Además, este pequeño ritual ayuda a enfocar la atención en el presente y favorece una mayor disposición para concentrarse en la historia que está por comenzar.

Los psicólogos explican que incorporar pequeños rituales antes de leer puede mejorar la experiencia. Oler el libro, buscar un lugar tranquilo o dedicar unos segundos a desconectarse del celular son acciones simples que ayudan al cerebro a cambiar de ritmo y prepararse para concentrarse.

Además, recomiendan prestar atención a las sensaciones que despierta el aroma, ya que muchas veces esos recuerdos o emociones enriquecen la experiencia de lectura y favorecen una conexión más profunda con el contenido.
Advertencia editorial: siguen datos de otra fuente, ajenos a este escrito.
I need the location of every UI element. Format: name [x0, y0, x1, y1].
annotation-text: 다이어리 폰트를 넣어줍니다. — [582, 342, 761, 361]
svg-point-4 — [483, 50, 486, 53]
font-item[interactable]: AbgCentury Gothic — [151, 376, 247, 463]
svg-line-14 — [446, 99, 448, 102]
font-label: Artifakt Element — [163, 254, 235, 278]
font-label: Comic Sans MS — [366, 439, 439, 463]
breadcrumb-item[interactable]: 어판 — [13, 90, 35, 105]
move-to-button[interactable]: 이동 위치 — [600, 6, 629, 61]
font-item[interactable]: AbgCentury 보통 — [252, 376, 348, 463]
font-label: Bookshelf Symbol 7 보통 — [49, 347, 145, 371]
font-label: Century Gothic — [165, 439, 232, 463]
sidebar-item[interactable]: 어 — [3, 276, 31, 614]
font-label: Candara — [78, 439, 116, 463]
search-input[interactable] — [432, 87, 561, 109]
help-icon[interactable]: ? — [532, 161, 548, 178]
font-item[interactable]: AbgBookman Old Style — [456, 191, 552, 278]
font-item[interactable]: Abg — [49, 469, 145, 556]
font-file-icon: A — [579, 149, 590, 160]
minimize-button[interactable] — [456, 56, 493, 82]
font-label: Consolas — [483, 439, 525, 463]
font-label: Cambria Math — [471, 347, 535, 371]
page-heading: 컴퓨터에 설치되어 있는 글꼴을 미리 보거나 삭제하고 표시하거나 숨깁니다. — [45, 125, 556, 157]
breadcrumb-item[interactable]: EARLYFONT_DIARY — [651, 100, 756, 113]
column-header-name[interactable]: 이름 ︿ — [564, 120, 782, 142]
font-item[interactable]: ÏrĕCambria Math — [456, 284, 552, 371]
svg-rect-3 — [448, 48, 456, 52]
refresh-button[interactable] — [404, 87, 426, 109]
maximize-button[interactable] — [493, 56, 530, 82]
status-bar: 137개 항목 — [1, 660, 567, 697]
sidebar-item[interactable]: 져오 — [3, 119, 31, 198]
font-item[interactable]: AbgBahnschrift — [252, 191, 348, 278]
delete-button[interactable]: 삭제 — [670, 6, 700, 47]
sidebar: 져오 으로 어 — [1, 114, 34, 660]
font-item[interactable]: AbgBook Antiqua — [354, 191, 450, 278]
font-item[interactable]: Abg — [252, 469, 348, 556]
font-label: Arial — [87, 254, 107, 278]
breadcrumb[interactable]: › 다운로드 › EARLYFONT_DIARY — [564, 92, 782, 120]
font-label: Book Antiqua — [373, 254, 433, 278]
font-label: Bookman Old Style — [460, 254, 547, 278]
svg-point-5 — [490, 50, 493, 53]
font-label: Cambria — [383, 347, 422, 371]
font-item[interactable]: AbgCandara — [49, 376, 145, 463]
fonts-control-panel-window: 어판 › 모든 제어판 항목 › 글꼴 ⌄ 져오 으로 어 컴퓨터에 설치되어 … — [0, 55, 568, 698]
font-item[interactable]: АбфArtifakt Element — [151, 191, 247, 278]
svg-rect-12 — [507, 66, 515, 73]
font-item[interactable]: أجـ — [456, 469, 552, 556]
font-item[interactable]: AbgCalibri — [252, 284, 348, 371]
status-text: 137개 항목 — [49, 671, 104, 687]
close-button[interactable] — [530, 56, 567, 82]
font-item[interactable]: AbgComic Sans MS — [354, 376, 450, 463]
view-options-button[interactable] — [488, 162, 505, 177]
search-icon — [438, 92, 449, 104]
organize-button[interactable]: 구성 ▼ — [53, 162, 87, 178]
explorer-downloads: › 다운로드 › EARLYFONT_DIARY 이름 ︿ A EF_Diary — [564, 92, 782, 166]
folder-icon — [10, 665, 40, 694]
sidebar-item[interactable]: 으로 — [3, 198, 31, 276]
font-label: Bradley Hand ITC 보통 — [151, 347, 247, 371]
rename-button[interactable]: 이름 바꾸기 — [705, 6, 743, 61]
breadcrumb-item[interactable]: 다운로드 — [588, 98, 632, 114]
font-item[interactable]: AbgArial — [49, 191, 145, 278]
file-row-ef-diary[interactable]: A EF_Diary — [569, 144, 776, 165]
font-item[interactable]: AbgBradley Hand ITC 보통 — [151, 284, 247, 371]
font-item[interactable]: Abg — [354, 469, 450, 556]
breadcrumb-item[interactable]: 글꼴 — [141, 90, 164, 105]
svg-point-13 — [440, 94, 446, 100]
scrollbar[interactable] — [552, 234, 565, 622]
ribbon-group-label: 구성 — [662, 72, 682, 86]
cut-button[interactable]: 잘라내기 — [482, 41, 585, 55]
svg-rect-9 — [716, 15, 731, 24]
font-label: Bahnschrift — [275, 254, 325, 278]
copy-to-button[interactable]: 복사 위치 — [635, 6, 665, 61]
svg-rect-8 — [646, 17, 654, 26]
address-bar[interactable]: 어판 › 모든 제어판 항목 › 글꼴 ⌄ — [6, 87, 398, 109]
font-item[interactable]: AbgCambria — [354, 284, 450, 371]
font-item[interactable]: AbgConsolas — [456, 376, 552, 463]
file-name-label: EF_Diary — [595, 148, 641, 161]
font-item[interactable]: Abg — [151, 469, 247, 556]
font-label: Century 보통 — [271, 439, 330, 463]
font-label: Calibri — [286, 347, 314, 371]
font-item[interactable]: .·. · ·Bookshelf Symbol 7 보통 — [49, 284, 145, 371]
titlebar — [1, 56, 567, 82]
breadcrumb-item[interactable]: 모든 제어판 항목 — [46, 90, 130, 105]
Uno de los beneficios menos conocidos de oler un libro antes de leerlo tiene que ver con la creación de rituales personales. Según especialistas en comportamiento, repetir pequeñas acciones antes de una actividad placentera ayuda al cerebro a anticipar una experiencia positiva y favorece la concentración.

A diferencia de comenzar una lectura de manera automática, detenerse unos segundos para percibir el aroma de las páginas transforma ese momento en una experiencia más consciente. Esa combinación entre olor, memoria y emoción explica por qué tantas personas sienten un placer especial al acercar un libro a la nariz antes de abrir la primera página.